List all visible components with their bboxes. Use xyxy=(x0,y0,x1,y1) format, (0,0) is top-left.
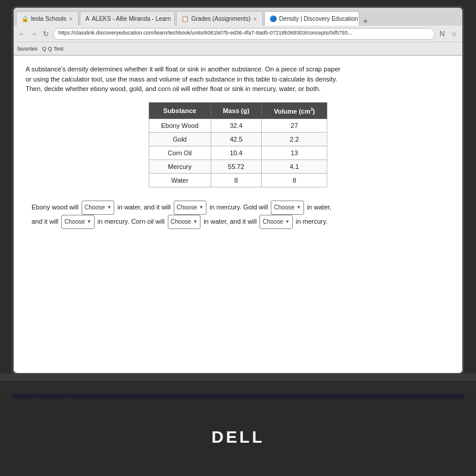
tab-aleks-close[interactable]: ✕ xyxy=(173,16,175,22)
corn-mercury-select[interactable]: Choose ▼ xyxy=(259,215,292,229)
cell-mass-3: 10.4 xyxy=(211,146,262,160)
corn-water-select-text: Choose xyxy=(171,216,191,228)
corn-mercury-select-arrow: ▼ xyxy=(285,217,290,227)
address-text: https://classlink.discoveryeducation.com… xyxy=(58,30,352,36)
tab-grades-label: Grades (Assignments) xyxy=(191,15,250,22)
browser-chrome: 🔒 leola Schools ✕ A ALEKS - Allie Mirand… xyxy=(14,8,462,56)
table-row: Mercury 55.72 4.1 xyxy=(149,160,327,174)
gold-mercury-select[interactable]: Choose ▼ xyxy=(61,215,94,229)
screen-content: 🔒 leola Schools ✕ A ALEKS - Allie Mirand… xyxy=(14,8,462,373)
new-tab-button[interactable]: + xyxy=(361,16,370,26)
cell-mass-2: 42.5 xyxy=(211,133,262,146)
laptop-hinge xyxy=(0,374,476,381)
bookmark-favorites[interactable]: favorites xyxy=(17,46,37,52)
col-header-substance: Substance xyxy=(149,102,211,119)
cell-mass-5: 8 xyxy=(211,174,262,187)
sentence1-mid1: in water, and it will xyxy=(117,203,170,211)
corn-mercury-select-text: Choose xyxy=(262,216,283,228)
tab-grades-close[interactable]: ✕ xyxy=(253,16,258,22)
page-description: A substance's density determines whether… xyxy=(26,64,450,94)
sentence2-post: in mercury. xyxy=(296,218,328,225)
desc-line3: Then, decide whether ebony wood, gold, a… xyxy=(26,85,321,92)
address-bar: ← → ↻ https://classlink.discoveryeducati… xyxy=(14,26,462,42)
gold-mercury-select-text: Choose xyxy=(64,216,84,228)
tab-grades-icon: 📋 xyxy=(181,15,189,22)
ebony-mercury-select-arrow: ▼ xyxy=(199,203,203,212)
sentence1-pre: Ebony wood will xyxy=(32,203,79,211)
table-row: Corn Oil 10.4 13 xyxy=(149,146,327,160)
cell-volume-4: 4.1 xyxy=(262,160,327,174)
sentence2-pre: and it will xyxy=(32,218,58,225)
cell-volume-2: 2.2 xyxy=(262,133,327,146)
tab-aleks-label: ALEKS - Allie Miranda - Learn xyxy=(92,15,171,22)
refresh-button[interactable]: ↻ xyxy=(41,29,51,39)
col-header-mass: Mass (g) xyxy=(211,102,262,119)
gold-mercury-select-arrow: ▼ xyxy=(87,217,92,227)
bookmark-test[interactable]: Q Q Test xyxy=(42,46,63,52)
corn-water-select[interactable]: Choose ▼ xyxy=(168,215,201,229)
ebony-water-select[interactable]: Choose ▼ xyxy=(82,201,114,215)
laptop-bottom: DELL xyxy=(0,399,476,476)
dell-logo: DELL xyxy=(211,428,264,447)
cell-substance-5: Water xyxy=(149,174,211,187)
cell-volume-5: 8 xyxy=(262,174,327,187)
tab-leola-schools[interactable]: 🔒 leola Schools ✕ xyxy=(16,11,79,26)
address-input[interactable]: https://classlink.discoveryeducation.com… xyxy=(53,28,435,40)
table-row: Water 8 8 xyxy=(149,174,327,187)
tab-leola-close[interactable]: ✕ xyxy=(68,16,73,22)
bookmark-test-label: Q Test xyxy=(48,46,64,52)
forward-button[interactable]: → xyxy=(29,29,39,39)
tab-density-icon: 🔵 xyxy=(270,15,277,22)
gold-water-select[interactable]: Choose ▼ xyxy=(271,201,303,215)
tab-grades[interactable]: 📋 Grades (Assignments) ✕ xyxy=(176,11,262,26)
desc-line2: or using the calculator tool, use the ma… xyxy=(26,76,337,83)
tab-leola-icon: 🔒 xyxy=(21,15,29,22)
cell-volume-3: 13 xyxy=(262,146,327,160)
cell-mass-4: 55.72 xyxy=(211,160,262,174)
tab-density-label: Density | Discovery Education xyxy=(279,15,358,22)
tabs-bar: 🔒 leola Schools ✕ A ALEKS - Allie Mirand… xyxy=(14,8,462,26)
gold-water-select-text: Choose xyxy=(274,202,294,214)
tab-aleks[interactable]: A ALEKS - Allie Miranda - Learn ✕ xyxy=(80,11,175,26)
sentence2-mid2: in water, and it will xyxy=(203,218,256,225)
page-area: A substance's density determines whether… xyxy=(14,56,462,372)
back-button[interactable]: ← xyxy=(17,29,27,39)
cell-mass-1: 32.4 xyxy=(211,119,262,133)
tab-leola-label: leola Schools xyxy=(31,15,66,22)
ebony-water-select-arrow: ▼ xyxy=(107,203,111,212)
bookmarks-bar: favorites Q Q Test xyxy=(14,42,462,55)
sentence1-mid2: in mercury. Gold will xyxy=(209,203,268,211)
tab-aleks-icon: A xyxy=(85,15,89,22)
col-header-volume: Volume (cm3) xyxy=(262,102,327,119)
sentence2-mid1: in mercury. Corn oil will xyxy=(98,218,165,225)
cell-substance-2: Gold xyxy=(149,133,211,146)
ebony-mercury-select-text: Choose xyxy=(177,202,197,214)
desc-line1: A substance's density determines whether… xyxy=(26,65,340,73)
corn-water-select-arrow: ▼ xyxy=(193,217,198,227)
cell-substance-1: Ebony Wood xyxy=(149,119,211,133)
table-row: Gold 42.5 2.2 xyxy=(149,133,327,146)
ebony-water-select-text: Choose xyxy=(84,202,105,214)
bookmark-button[interactable]: ☆ xyxy=(449,29,459,39)
ebony-mercury-select[interactable]: Choose ▼ xyxy=(174,201,206,215)
substance-table: Substance Mass (g) Volume (cm3) Ebony Wo… xyxy=(149,102,328,188)
bookmark-q-icon: Q xyxy=(42,46,46,52)
sentence1-post: in water, xyxy=(307,203,331,211)
laptop-frame: 🔒 leola Schools ✕ A ALEKS - Allie Mirand… xyxy=(0,0,476,476)
screen-bezel: 🔒 leola Schools ✕ A ALEKS - Allie Mirand… xyxy=(12,6,464,375)
tab-density[interactable]: 🔵 Density | Discovery Education ✕ xyxy=(264,11,359,26)
sentence-section: Ebony wood will Choose ▼ in water, and i… xyxy=(26,197,450,233)
cell-substance-3: Corn Oil xyxy=(149,146,211,160)
cell-substance-4: Mercury xyxy=(149,160,211,174)
extensions-button[interactable]: N xyxy=(437,29,447,39)
table-row: Ebony Wood 32.4 27 xyxy=(149,119,327,133)
cell-volume-1: 27 xyxy=(262,119,327,133)
gold-water-select-arrow: ▼ xyxy=(296,203,301,212)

# # #

__What the task asks__: What is needed here is an exact transcription of every record above, with images excluded.

__Answer box__:
List all visible components with their bboxes. Use xyxy=(x0,y0,x1,y1) format, (0,0) is top-left.
tab-aleks-close[interactable]: ✕ xyxy=(173,16,175,22)
corn-mercury-select[interactable]: Choose ▼ xyxy=(259,215,292,229)
cell-mass-3: 10.4 xyxy=(211,146,262,160)
corn-water-select-text: Choose xyxy=(171,216,191,228)
corn-mercury-select-arrow: ▼ xyxy=(285,217,290,227)
address-text: https://classlink.discoveryeducation.com… xyxy=(58,30,352,36)
tab-grades-label: Grades (Assignments) xyxy=(191,15,250,22)
browser-chrome: 🔒 leola Schools ✕ A ALEKS - Allie Mirand… xyxy=(14,8,462,56)
table-row: Mercury 55.72 4.1 xyxy=(149,160,327,174)
gold-mercury-select[interactable]: Choose ▼ xyxy=(61,215,94,229)
screen-content: 🔒 leola Schools ✕ A ALEKS - Allie Mirand… xyxy=(14,8,462,373)
new-tab-button[interactable]: + xyxy=(361,16,370,26)
cell-mass-2: 42.5 xyxy=(211,133,262,146)
laptop-hinge xyxy=(0,374,476,381)
bookmark-favorites[interactable]: favorites xyxy=(17,46,37,52)
col-header-substance: Substance xyxy=(149,102,211,119)
cell-mass-5: 8 xyxy=(211,174,262,187)
sentence1-mid1: in water, and it will xyxy=(117,203,170,211)
corn-mercury-select-text: Choose xyxy=(262,216,283,228)
tab-grades-close[interactable]: ✕ xyxy=(253,16,258,22)
page-description: A substance's density determines whether… xyxy=(26,64,450,94)
sentence2-post: in mercury. xyxy=(296,218,328,225)
desc-line3: Then, decide whether ebony wood, gold, a… xyxy=(26,85,321,92)
address-bar: ← → ↻ https://classlink.discoveryeducati… xyxy=(14,26,462,42)
gold-mercury-select-text: Choose xyxy=(64,216,84,228)
tab-grades-icon: 📋 xyxy=(181,15,189,22)
ebony-mercury-select-arrow: ▼ xyxy=(199,203,203,212)
sentence1-pre: Ebony wood will xyxy=(32,203,79,211)
table-row: Corn Oil 10.4 13 xyxy=(149,146,327,160)
cell-volume-4: 4.1 xyxy=(262,160,327,174)
sentence2-pre: and it will xyxy=(32,218,58,225)
cell-volume-2: 2.2 xyxy=(262,133,327,146)
tab-aleks-label: ALEKS - Allie Miranda - Learn xyxy=(92,15,171,22)
refresh-button[interactable]: ↻ xyxy=(41,29,51,39)
col-header-mass: Mass (g) xyxy=(211,102,262,119)
gold-mercury-select-arrow: ▼ xyxy=(87,217,92,227)
bookmark-test[interactable]: Q Q Test xyxy=(42,46,63,52)
corn-water-select[interactable]: Choose ▼ xyxy=(168,215,201,229)
ebony-water-select[interactable]: Choose ▼ xyxy=(82,201,114,215)
laptop-bottom: DELL xyxy=(0,399,476,476)
dell-logo: DELL xyxy=(211,428,264,447)
cell-substance-5: Water xyxy=(149,174,211,187)
cell-volume-5: 8 xyxy=(262,174,327,187)
tab-leola-schools[interactable]: 🔒 leola Schools ✕ xyxy=(16,11,79,26)
address-input[interactable]: https://classlink.discoveryeducation.com… xyxy=(53,28,435,40)
table-row: Water 8 8 xyxy=(149,174,327,187)
tab-leola-close[interactable]: ✕ xyxy=(68,16,73,22)
bookmark-test-label: Q Test xyxy=(48,46,64,52)
forward-button[interactable]: → xyxy=(29,29,39,39)
tab-density-icon: 🔵 xyxy=(270,15,277,22)
gold-water-select[interactable]: Choose ▼ xyxy=(271,201,303,215)
tab-grades[interactable]: 📋 Grades (Assignments) ✕ xyxy=(176,11,262,26)
desc-line2: or using the calculator tool, use the ma… xyxy=(26,76,337,83)
tab-leola-icon: 🔒 xyxy=(21,15,29,22)
cell-volume-3: 13 xyxy=(262,146,327,160)
cell-mass-4: 55.72 xyxy=(211,160,262,174)
tab-density-label: Density | Discovery Education xyxy=(279,15,358,22)
tabs-bar: 🔒 leola Schools ✕ A ALEKS - Allie Mirand… xyxy=(14,8,462,26)
gold-water-select-text: Choose xyxy=(274,202,294,214)
tab-aleks[interactable]: A ALEKS - Allie Miranda - Learn ✕ xyxy=(80,11,175,26)
sentence2-mid2: in water, and it will xyxy=(203,218,256,225)
page-area: A substance's density determines whether… xyxy=(14,56,462,372)
back-button[interactable]: ← xyxy=(17,29,27,39)
cell-mass-1: 32.4 xyxy=(211,119,262,133)
tab-leola-label: leola Schools xyxy=(31,15,66,22)
ebony-water-select-arrow: ▼ xyxy=(107,203,111,212)
bookmarks-bar: favorites Q Q Test xyxy=(14,42,462,55)
sentence1-mid2: in mercury. Gold will xyxy=(209,203,268,211)
tab-aleks-icon: A xyxy=(85,15,89,22)
col-header-volume: Volume (cm3) xyxy=(262,102,327,119)
sentence2-mid1: in mercury. Corn oil will xyxy=(98,218,165,225)
cell-substance-2: Gold xyxy=(149,133,211,146)
ebony-mercury-select-text: Choose xyxy=(177,202,197,214)
desc-line1: A substance's density determines whether… xyxy=(26,65,340,73)
corn-water-select-arrow: ▼ xyxy=(193,217,198,227)
cell-substance-1: Ebony Wood xyxy=(149,119,211,133)
table-row: Gold 42.5 2.2 xyxy=(149,133,327,146)
ebony-water-select-text: Choose xyxy=(84,202,105,214)
bookmark-button[interactable]: ☆ xyxy=(449,29,459,39)
ebony-mercury-select[interactable]: Choose ▼ xyxy=(174,201,206,215)
substance-table: Substance Mass (g) Volume (cm3) Ebony Wo… xyxy=(149,102,328,188)
bookmark-q-icon: Q xyxy=(42,46,46,52)
sentence1-post: in water, xyxy=(307,203,331,211)
laptop-frame: 🔒 leola Schools ✕ A ALEKS - Allie Mirand… xyxy=(0,0,476,476)
screen-bezel: 🔒 leola Schools ✕ A ALEKS - Allie Mirand… xyxy=(12,6,464,375)
tab-density[interactable]: 🔵 Density | Discovery Education ✕ xyxy=(264,11,359,26)
sentence-section: Ebony wood will Choose ▼ in water, and i… xyxy=(26,197,450,233)
cell-substance-3: Corn Oil xyxy=(149,146,211,160)
cell-substance-4: Mercury xyxy=(149,160,211,174)
extensions-button[interactable]: N xyxy=(437,29,447,39)
table-row: Ebony Wood 32.4 27 xyxy=(149,119,327,133)
cell-volume-1: 27 xyxy=(262,119,327,133)
gold-water-select-arrow: ▼ xyxy=(296,203,301,212)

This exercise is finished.